Would you reproduce exactly the lines below from the one holding "This screenshot has width=467, height=2576." through the one holding "The height and width of the screenshot is (2485, 870).", inclusive, and no others?

Records for this task:
◇ ◇ ◇ ◇ ◇

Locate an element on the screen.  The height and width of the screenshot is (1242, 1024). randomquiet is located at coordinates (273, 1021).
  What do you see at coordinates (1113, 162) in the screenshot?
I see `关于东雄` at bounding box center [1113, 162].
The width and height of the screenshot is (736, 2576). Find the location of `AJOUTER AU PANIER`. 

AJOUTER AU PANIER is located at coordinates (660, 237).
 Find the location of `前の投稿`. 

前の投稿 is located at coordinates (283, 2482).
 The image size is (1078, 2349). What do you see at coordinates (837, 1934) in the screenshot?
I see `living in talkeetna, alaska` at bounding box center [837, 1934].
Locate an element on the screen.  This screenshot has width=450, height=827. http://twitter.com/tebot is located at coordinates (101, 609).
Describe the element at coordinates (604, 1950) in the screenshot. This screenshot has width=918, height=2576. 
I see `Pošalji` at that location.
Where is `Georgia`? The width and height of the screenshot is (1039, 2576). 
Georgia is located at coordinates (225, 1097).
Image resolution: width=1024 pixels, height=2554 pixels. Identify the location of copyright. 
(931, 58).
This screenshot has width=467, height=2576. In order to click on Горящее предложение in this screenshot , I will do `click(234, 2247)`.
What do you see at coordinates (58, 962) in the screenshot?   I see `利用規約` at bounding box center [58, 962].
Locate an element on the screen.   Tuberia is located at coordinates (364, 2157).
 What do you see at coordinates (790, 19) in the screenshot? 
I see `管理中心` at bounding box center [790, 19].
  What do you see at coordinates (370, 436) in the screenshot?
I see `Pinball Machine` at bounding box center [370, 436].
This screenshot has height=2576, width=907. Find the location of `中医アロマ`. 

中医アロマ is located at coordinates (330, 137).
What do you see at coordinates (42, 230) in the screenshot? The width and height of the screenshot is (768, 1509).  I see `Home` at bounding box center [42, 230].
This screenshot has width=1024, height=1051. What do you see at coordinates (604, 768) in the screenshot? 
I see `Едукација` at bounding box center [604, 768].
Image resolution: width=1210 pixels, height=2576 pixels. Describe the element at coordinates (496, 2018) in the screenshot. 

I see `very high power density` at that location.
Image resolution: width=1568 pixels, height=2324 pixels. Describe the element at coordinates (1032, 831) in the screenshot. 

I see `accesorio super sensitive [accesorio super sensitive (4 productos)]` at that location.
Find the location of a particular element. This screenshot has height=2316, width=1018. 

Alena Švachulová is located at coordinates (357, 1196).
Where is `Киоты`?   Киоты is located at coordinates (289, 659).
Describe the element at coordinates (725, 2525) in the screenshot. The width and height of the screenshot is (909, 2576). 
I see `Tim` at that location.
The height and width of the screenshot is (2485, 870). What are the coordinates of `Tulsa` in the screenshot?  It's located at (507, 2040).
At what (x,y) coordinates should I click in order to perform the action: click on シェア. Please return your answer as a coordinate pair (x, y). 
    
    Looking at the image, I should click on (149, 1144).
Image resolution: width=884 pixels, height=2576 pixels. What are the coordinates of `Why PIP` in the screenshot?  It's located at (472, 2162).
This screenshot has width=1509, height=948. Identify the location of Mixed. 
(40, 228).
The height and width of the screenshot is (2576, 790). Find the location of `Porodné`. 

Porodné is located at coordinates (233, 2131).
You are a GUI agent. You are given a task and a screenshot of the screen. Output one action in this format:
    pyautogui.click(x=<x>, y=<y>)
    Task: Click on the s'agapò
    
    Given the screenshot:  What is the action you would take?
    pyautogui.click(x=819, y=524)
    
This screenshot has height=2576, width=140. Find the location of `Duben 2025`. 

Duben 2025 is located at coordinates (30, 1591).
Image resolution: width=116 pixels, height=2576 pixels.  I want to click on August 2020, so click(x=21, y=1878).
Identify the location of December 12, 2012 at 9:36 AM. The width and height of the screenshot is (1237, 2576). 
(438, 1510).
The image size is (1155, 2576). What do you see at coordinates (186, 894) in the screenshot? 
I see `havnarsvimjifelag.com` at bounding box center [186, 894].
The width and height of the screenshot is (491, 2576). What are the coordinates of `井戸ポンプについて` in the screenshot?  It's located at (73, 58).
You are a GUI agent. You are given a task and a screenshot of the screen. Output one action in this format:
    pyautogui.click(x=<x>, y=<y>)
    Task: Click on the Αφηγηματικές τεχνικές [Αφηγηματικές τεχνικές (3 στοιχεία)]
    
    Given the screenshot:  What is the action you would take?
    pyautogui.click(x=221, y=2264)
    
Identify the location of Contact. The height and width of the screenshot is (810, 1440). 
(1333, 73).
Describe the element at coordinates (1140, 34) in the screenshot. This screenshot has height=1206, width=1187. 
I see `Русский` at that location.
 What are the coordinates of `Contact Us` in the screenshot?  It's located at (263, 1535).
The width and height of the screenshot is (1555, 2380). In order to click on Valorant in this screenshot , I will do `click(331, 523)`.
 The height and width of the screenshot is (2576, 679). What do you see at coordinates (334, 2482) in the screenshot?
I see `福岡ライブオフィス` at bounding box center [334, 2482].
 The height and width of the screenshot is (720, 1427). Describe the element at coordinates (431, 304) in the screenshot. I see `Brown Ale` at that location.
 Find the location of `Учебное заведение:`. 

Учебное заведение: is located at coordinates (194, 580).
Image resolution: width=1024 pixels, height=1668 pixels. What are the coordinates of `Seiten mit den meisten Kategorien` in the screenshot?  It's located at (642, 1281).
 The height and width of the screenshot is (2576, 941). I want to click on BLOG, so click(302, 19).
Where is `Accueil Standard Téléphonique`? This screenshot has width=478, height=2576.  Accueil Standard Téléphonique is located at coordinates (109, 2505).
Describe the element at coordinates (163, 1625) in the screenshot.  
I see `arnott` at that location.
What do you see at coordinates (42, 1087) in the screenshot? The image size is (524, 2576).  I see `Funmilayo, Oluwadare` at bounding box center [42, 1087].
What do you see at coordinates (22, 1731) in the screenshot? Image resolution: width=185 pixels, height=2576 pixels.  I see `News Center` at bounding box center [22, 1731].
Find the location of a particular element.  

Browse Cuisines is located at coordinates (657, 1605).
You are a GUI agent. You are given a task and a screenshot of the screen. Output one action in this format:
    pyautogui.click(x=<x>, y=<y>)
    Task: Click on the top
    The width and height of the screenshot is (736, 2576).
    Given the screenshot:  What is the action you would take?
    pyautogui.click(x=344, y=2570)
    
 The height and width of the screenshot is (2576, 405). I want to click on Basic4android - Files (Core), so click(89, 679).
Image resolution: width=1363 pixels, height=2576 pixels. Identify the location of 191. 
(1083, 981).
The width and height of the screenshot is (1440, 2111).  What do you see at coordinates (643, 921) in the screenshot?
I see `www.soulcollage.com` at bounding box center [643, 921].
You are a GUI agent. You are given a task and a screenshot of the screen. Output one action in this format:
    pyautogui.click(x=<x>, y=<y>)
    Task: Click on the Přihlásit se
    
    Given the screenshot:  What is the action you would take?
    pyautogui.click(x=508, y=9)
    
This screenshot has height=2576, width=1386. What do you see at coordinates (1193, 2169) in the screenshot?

◇ ◇ ◇ ◇ ◇

Answer area:
This screenshot has width=467, height=2576. In order to click on Горящее предложение in this screenshot , I will do `click(234, 2247)`.
What do you see at coordinates (58, 962) in the screenshot?   I see `利用規約` at bounding box center [58, 962].
Locate an element on the screen.   Tuberia is located at coordinates (364, 2157).
 What do you see at coordinates (790, 19) in the screenshot? 
I see `管理中心` at bounding box center [790, 19].
  What do you see at coordinates (370, 436) in the screenshot?
I see `Pinball Machine` at bounding box center [370, 436].
This screenshot has height=2576, width=907. Find the location of `中医アロマ`. 

中医アロマ is located at coordinates (330, 137).
What do you see at coordinates (42, 230) in the screenshot? The width and height of the screenshot is (768, 1509).  I see `Home` at bounding box center [42, 230].
This screenshot has width=1024, height=1051. What do you see at coordinates (604, 768) in the screenshot? 
I see `Едукација` at bounding box center [604, 768].
Image resolution: width=1210 pixels, height=2576 pixels. Describe the element at coordinates (496, 2018) in the screenshot. 

I see `very high power density` at that location.
Image resolution: width=1568 pixels, height=2324 pixels. Describe the element at coordinates (1032, 831) in the screenshot. 

I see `accesorio super sensitive [accesorio super sensitive (4 productos)]` at that location.
Find the location of a particular element. This screenshot has height=2316, width=1018. 

Alena Švachulová is located at coordinates (357, 1196).
Where is `Киоты`?   Киоты is located at coordinates (289, 659).
Describe the element at coordinates (725, 2525) in the screenshot. The width and height of the screenshot is (909, 2576). 
I see `Tim` at that location.
The height and width of the screenshot is (2485, 870). What are the coordinates of `Tulsa` in the screenshot?  It's located at (507, 2040).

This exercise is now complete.